Like in this closet where I’m hiding eating my cake.
The “you can’t sit with us” kids don’t like it when you call them the “you can’t sit with us” kids.
My doctor just used a tongue depressor on me so I’m going out for ice cream to cheer the little guy up.
Kissing someone mid sentence is only cute in movies. I will press my hand against your face and slowly push it way until I’m done talking.
Freaking out people walking round the cemetery dressed as a Ghostbuster.
Friend- “You’re drunk.”
Me- *mocking voice* “You’re drunk.”
Friend- “Stop.”
Me- *morphs into clone of friend* “Stop.”

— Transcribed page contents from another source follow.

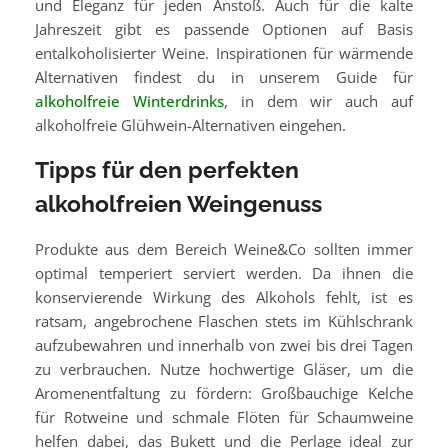
und Eleganz für jeden Anstoß. Auch für die kalte
Jahreszeit gibt es passende Optionen auf Basis
entalkoholisierter Weine. Inspirationen für wärmende
Alternativen findest du in unserem Guide für
alkoholfreie Winterdrinks
, in dem wir auch auf
alkoholfreie Glühwein-Alternativen eingehen.
Tipps für den perfekten
alkoholfreien Weingenuss
Produkte aus dem Bereich Weine&Co sollten immer
optimal temperiert serviert werden. Da ihnen die
konservierende Wirkung des Alkohols fehlt, ist es
ratsam, angebrochene Flaschen stets im Kühlschrank
aufzubewahren und innerhalb von zwei bis drei Tagen
zu verbrauchen. Nutze hochwertige Gläser, um die
Aromenentfaltung zu fördern: Großbauchige Kelche
für Rotweine und schmale Flöten für Schaumweine
helfen dabei, das Bukett und die Perlage ideal zur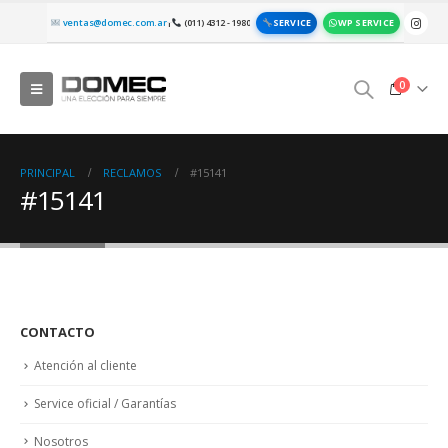
SERVICE
WP SERVICE
ventas@domec.com.ar
(011) 4312 - 1980
|
0
PRINCIPAL
RECLAMOS
#15141
#15141
CONTACTO
Atención al cliente
Service oficial / Garantías
Nosotros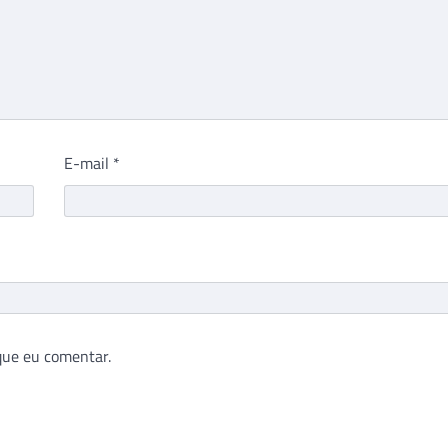
E-mail
*
que eu comentar.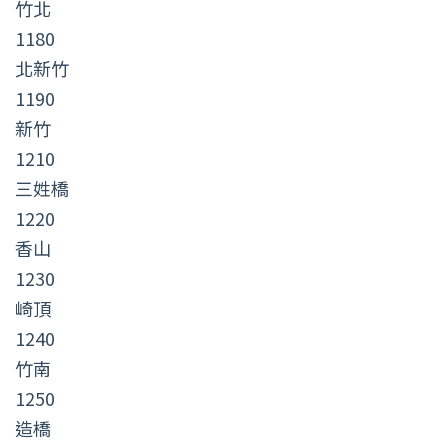
竹北
1180
北新竹
1190
新竹
1210
三姓橋
1220
香山
1230
崎頂
1240
竹南
1250
造橋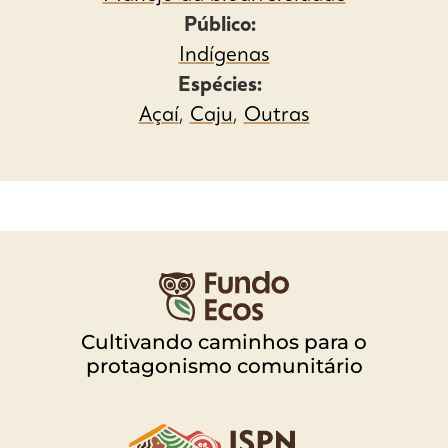
Público:
Indígenas
Espécies:
Açaí
,
Caju
,
Outras
Cultivando caminhos para o
protagonismo comunitário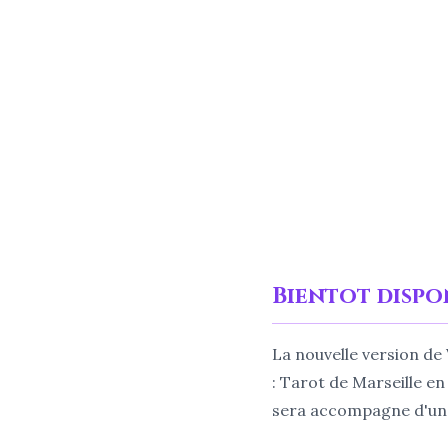
Bientot dispo
La nouvelle version de
: Tarot de Marseille en
sera accompagne d'une 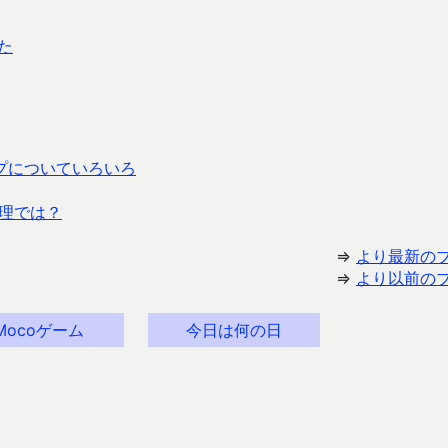
た
プについていろいろ
理では？
⇒
より最新の
⇒
より以前の
Mocoゲーム
今日は何の日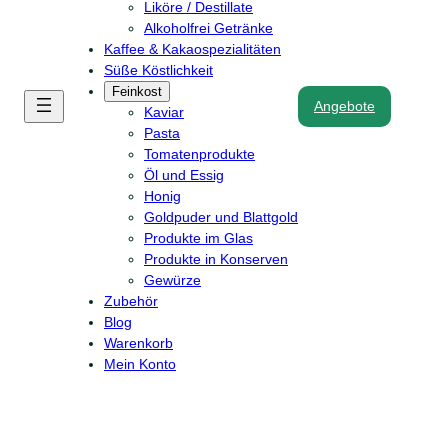
Liköre / Destillate
Alkoholfrei Getränke
Kaffee & Kakaospezialitäten
Süße Köstlichkeit
Feinkost
Angebote
Kaviar
Pasta
Tomatenprodukte
Öl und Essig
Honig
Goldpuder und Blattgold
Produkte im Glas
Produkte in Konserven
Gewürze
Zubehör
Blog
Warenkorb
Mein Konto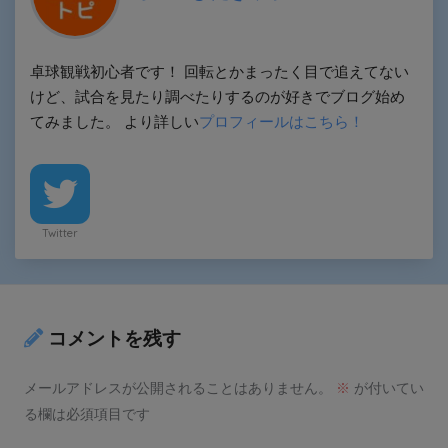
卓球観戦初心者です！ 回転とかまったく目で追えてない
けど、試合を見たり調べたりするのが好きでブログ始め
てみました。 より詳しい
プロフィールはこちら！
Twitter
コメントを残す
メールアドレスが公開されることはありません。
※
が付いてい
る欄は必須項目です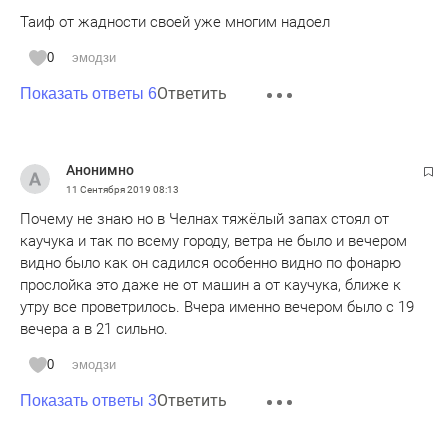
Таиф от жадности своей уже многим надоел
0
эмодзи
Ответить
Показать ответы 6
Анонимно
11 Сентября 2019
08:13
Почему не знаю но в Челнах тяжёлый запах стоял от
каучука и так по всему городу, ветра не было и вечером
видно было как он садился особенно видно по фонарю
прослойка это даже не от машин а от каучука, ближе к
утру все проветрилось. Вчера именно вечером было с 19
вечера а в 21 сильно.
0
эмодзи
Ответить
Показать ответы 3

I bet the guy who discovered milk did a lot of other weird shit too.
yes lassie?
“bark”
Timmy’s in the well and you pissed in my slippers and you told me about Timmy first so I wouldn’t get mad
“bark”
smart
Expectant Parent: What’s it like being a parent?
Me: Have you ever wrestled an alligator covered in vaseline?
Expectant Parent:
Me: Don’t worry, you’ll learn.
They say if you love something set it free so am I supposed to just leave the front door open or do I drop my kids at the park or something?

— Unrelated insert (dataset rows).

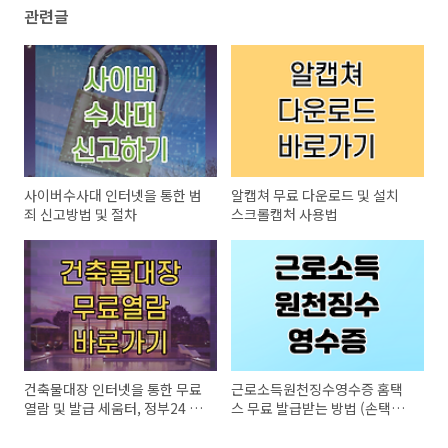
관련글
사이버수사대 인터넷을 통한 범
알캡쳐 무료 다운로드 및 설치
죄 신고방법 및 절차
스크롤캡처 사용법
건축물대장 인터넷을 통한 무료
근로소득원천징수영수증 홈택
열람 및 발급 세움터, 정부24 사
스 무료 발급받는 방법 (손택스
용 방법
조회)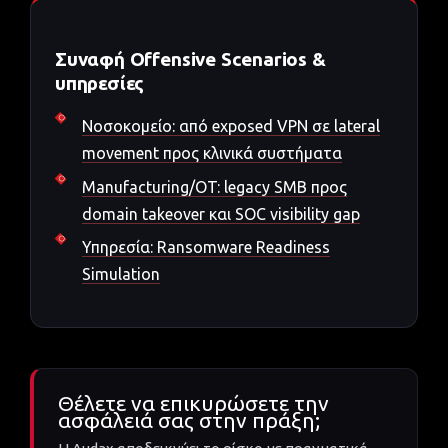
Συναφή Offensive Scenarios &
υπηρεσίες
Νοσοκομείο: από exposed VPN σε lateral
movement προς κλινικά συστήματα
Manufacturing/OT: legacy SMB προς
domain takeover και SOC visibility gap
Υπηρεσία: Ransomware Readiness
Simulation
Θέλετε να επικυρώσετε την
ασφάλειά σας στην πράξη;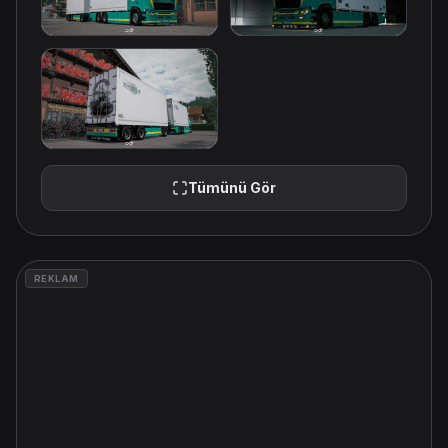
Tümünü Gör
REKLAM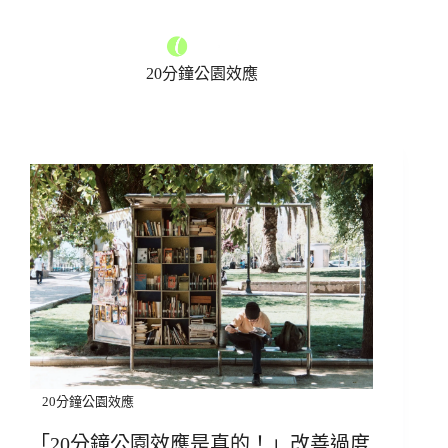
20分鐘公園效應
20分鐘公園效應
「20分鐘公園效應是真的！」改善過度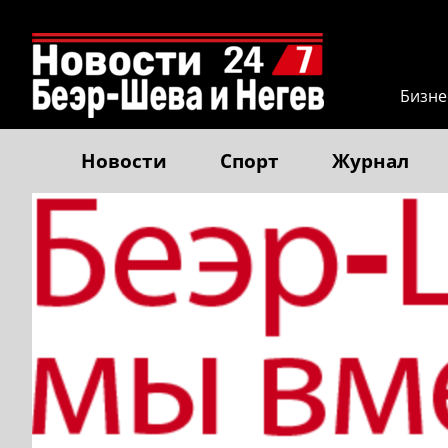
Бизне
Новости
Спорт
Журнал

I’m not sure who’s more drunk, me or the guy wearing my wife’s clothes standing in the mirror.
Sloth is a deadly sin and an animal.
How come we don’t have animals named after the other deadly sins?

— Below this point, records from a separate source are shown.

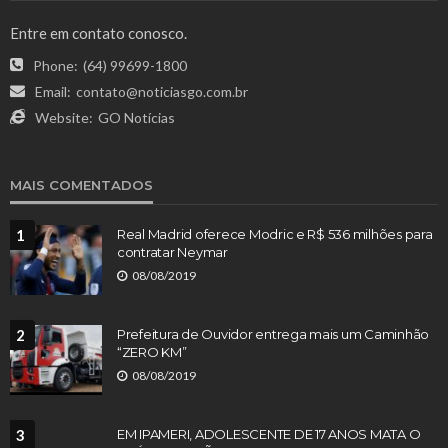
Entre em contato conosco.
Phone:
(64) 99699-1800
Email:
contato@noticiasgo.com.br
Website:
GO Notícias
MAIS COMENTADOS
1
Real Madrid oferece Modric e R$ 536 milhões para
contratar Neymar
08/08/2019
2
Prefeitura de Ouvidor entrega mais um Caminhão
“ZERO KM”
08/08/2019
3
EM IPAMERI, ADOLESCENTE DE 17 ANOS MATA O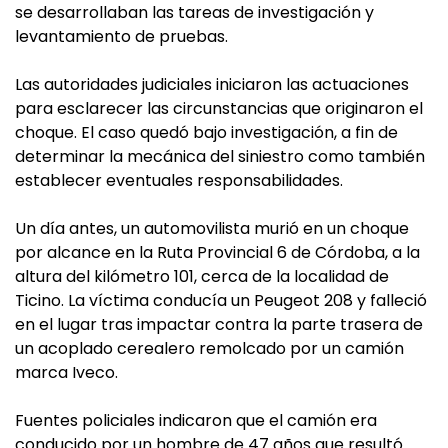
se desarrollaban las tareas de investigación y
levantamiento de pruebas.
Las autoridades judiciales iniciaron las actuaciones
para esclarecer las circunstancias que originaron el
choque. El caso quedó bajo investigación, a fin de
determinar la mecánica del siniestro como también
establecer eventuales responsabilidades.
Un día antes, un automovilista murió en un choque
por alcance en la Ruta Provincial 6 de Córdoba, a la
altura del kilómetro 101, cerca de la localidad de
Ticino. La víctima conducía un Peugeot 208 y falleció
en el lugar tras impactar contra la parte trasera de
un acoplado cerealero remolcado por un camión
marca Iveco.
Fuentes policiales indicaron que el camión era
conducido por un hombre de 47 años que resultó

I should be able to publicly wear a CLOAK without being questioned. Am I a medieval archer? Will I recite poetry by a babbling brook? Can I restore my own HP and the HP of all nearby party members? Only God can judge me, dipshits
Someone explain why clothes are so expensive? I should not have to pay this much to not be naked. People should pay ME to not be naked
Took our kids to a restaurant again because we never learn our lesson.
[on a rocket which just launched into space]
Me: oh shit did I switch the oven off can we head back real quick.
Doing word problems as a kid as helped me in adulthood. “Dan doesn’t have enough money for his bills, how long before he is homeless?”
Me: I can’t come in. I got food poisoning last night.
Boss: Oh no. Did you throw up?
M: Yup
B: What did you eat?
M: 17 beers
B: …
Mermaids are a lot less sexy when their top half’s the fish part.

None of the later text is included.